I note that Minister Freeland focused her attention on our western allies, such as NATO, the EU and NAFTA, but she hardly mentioned the two most important institutions that we have always worked with, and that is the Commonwealth and La Francophonie. Has our focus changed? Are we not going to be working as much with the Commonwealth and La Francophonie? What is our focus now?

Hon. Peter Harder (Government Representative in the Senate): I thank the honourable senator for her question.

The references made to multilateral institutions are not an exhaustive list; it is representative of the government’s participation in multilateral organizations. Certainly the Prime Minister’s participation last year at the francophone summit in Madagascar is an indication of the Prime Minister and his government’s commitment to La Francophonie. The support for and dedication of the new Secretary-General of La Francophonie in the person of the Right Honourable Michaëlle Jean is an expression of Canada’s commitment to multilateralism, and similarly with respect to the Commonwealth heads of government, which the Prime Minister has been and will continue to participate in.

I think the context of the minister’s excellent foreign policy outline describes the appropriate Canadian participation in this wide range of multilateral institutions, and her vigorous defence of multilateralism is at the heart of Canada’s foreign policy interests.

Senator Jaffer: I have a supplementary question. Leader, I think I’ve almost memorized the minister’s speech, and I am most disappointed because when the new government came in, we said Canada was back. That was not a speech of Canada is back. That was a speech of Canada working with western allies, increasing our military and doing trade. I’m convinced that was not a speech of Canada is back because you don’t even mention the Africa Union. We do so much work with them, yet it is not a multilateral organization the minister deemed necessary to mention. Is Canada back?

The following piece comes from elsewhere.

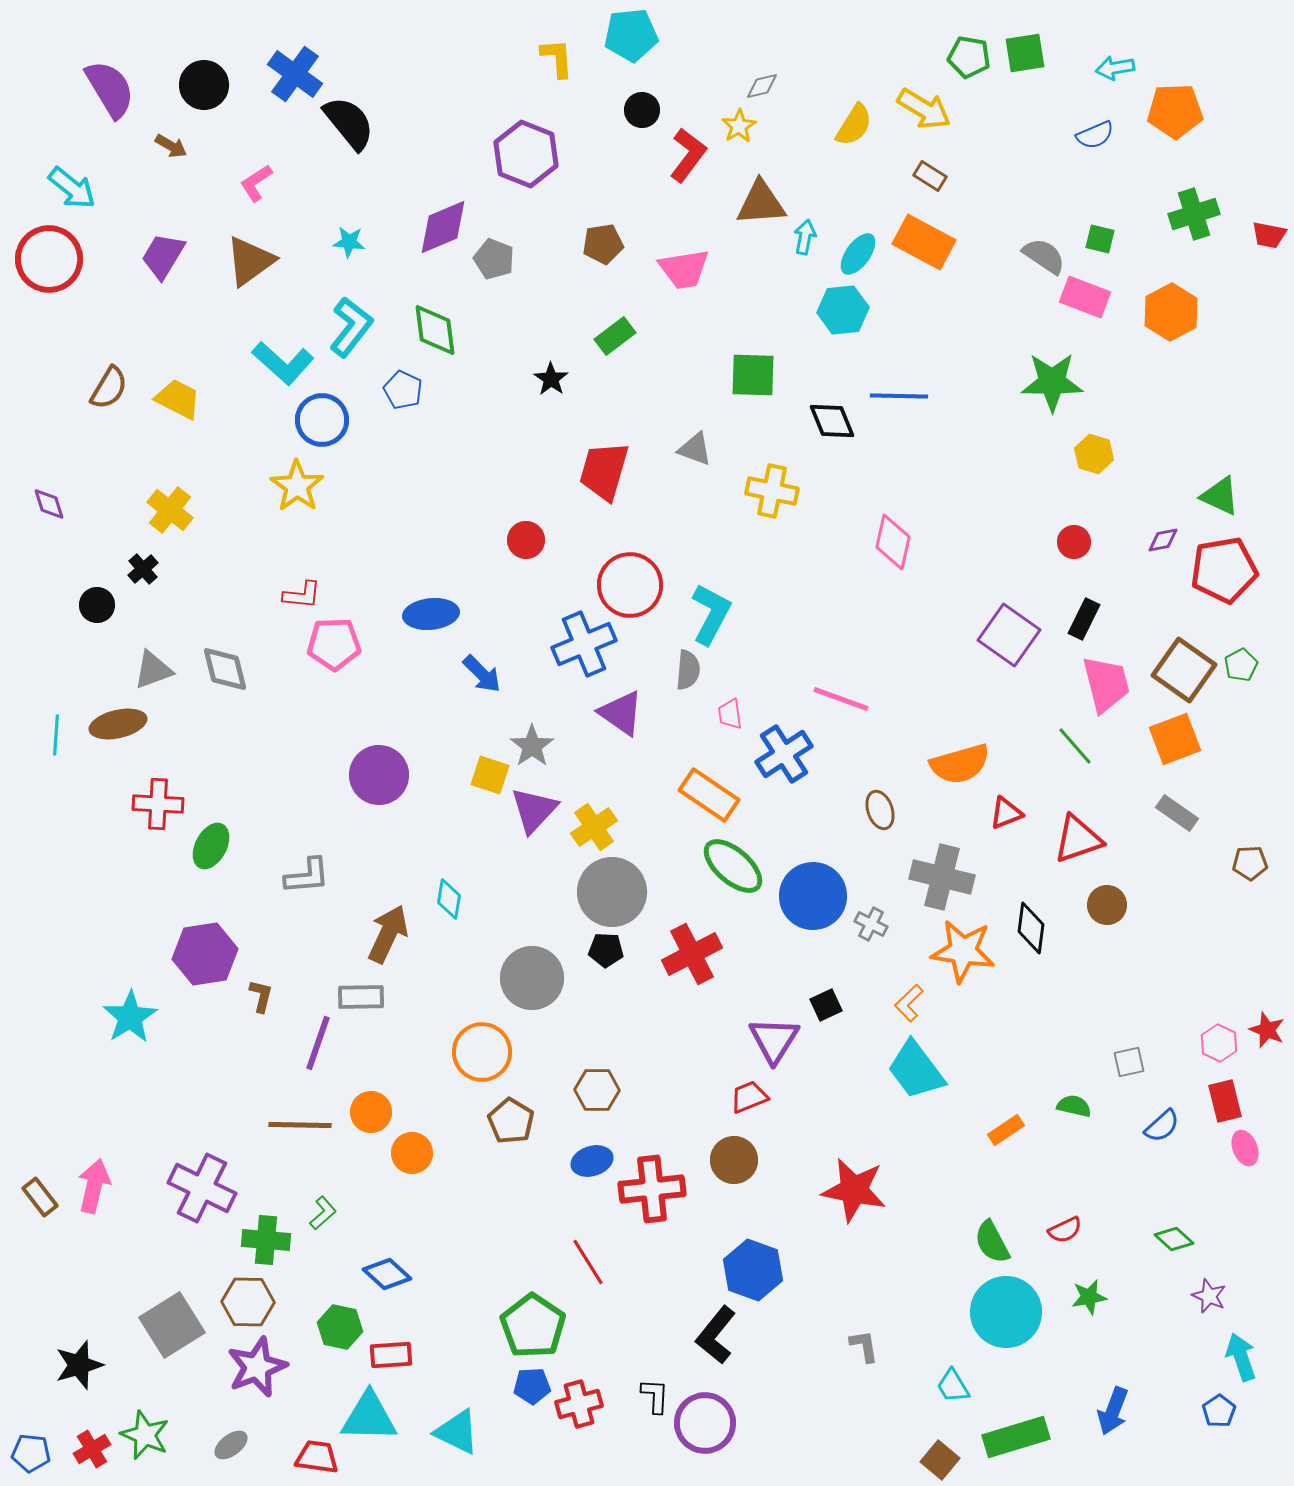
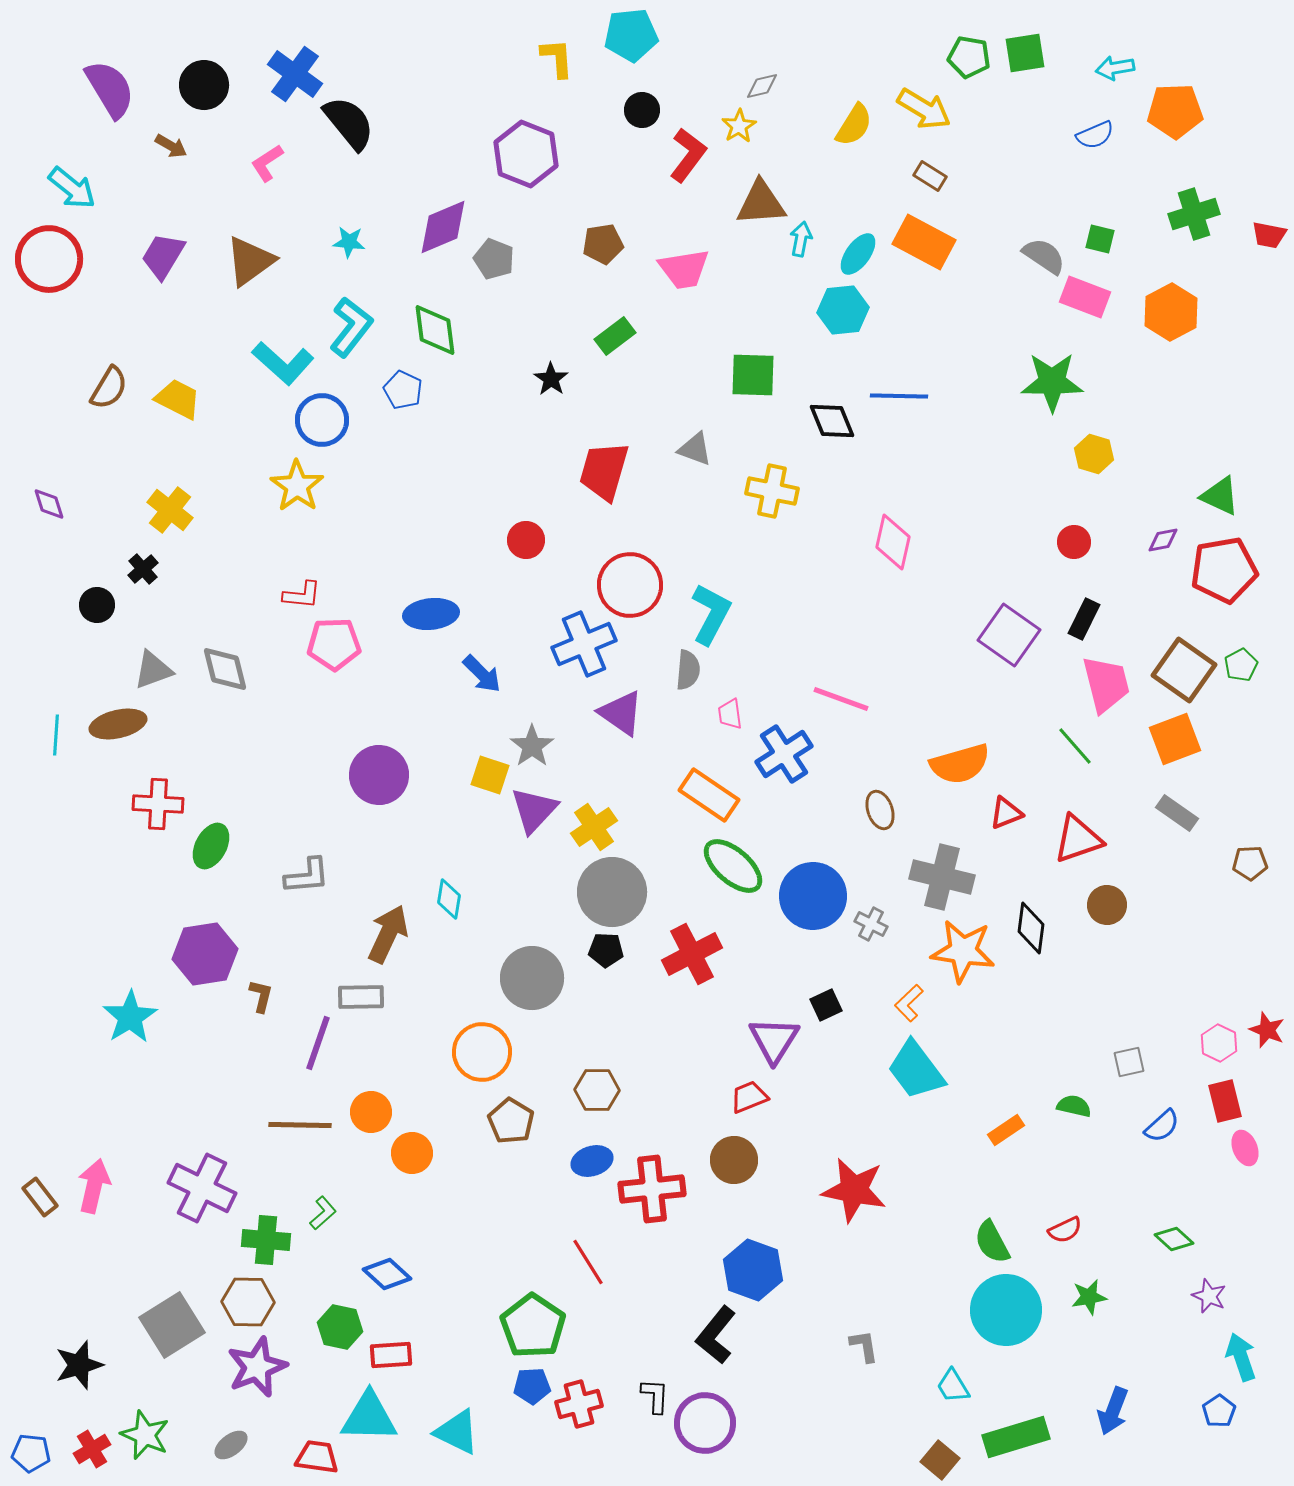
pink L-shape at (256, 183): moved 11 px right, 20 px up
cyan arrow at (805, 237): moved 4 px left, 2 px down
cyan circle at (1006, 1312): moved 2 px up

Senator Harder: I thank the honourable senator for her question and her ongoing interest in these matters of foreign policy.

I read the speech differently, and in response, I want to speak directly to a quote from the speech where the minister reviews the previous challenges of earlier generations with respect to the threats they face and the challenges that Canada faces as those challenges themselves have altered.

She said that the international order that earlier generations built face two new challenges, both unprecedented. What is the first one? The rapid emergence of the global South and Asia:

. . . and the need to integrate these countries into the world’s economic and political system in a way that is additive, that preserves the best of the old order that preceded their rise, and that addresses the existential threat of climate change. This is a problem that simply cannot be solved by nations working alone. We must work together.

I have focused these remarks on the development of the postwar international order—a process that was led primarily by the Atlantic powers of North America and Western Europe.

But we recognize that the global balance of power has changed greatly since then—and will continue to evolve as more nations prosper.

The speech goes on to reference the role of the G20 and other new models of multilateralism that are both referenced, including specific references to Latin American countries, the Caribbean, Africa and Asia, which are on the ascent.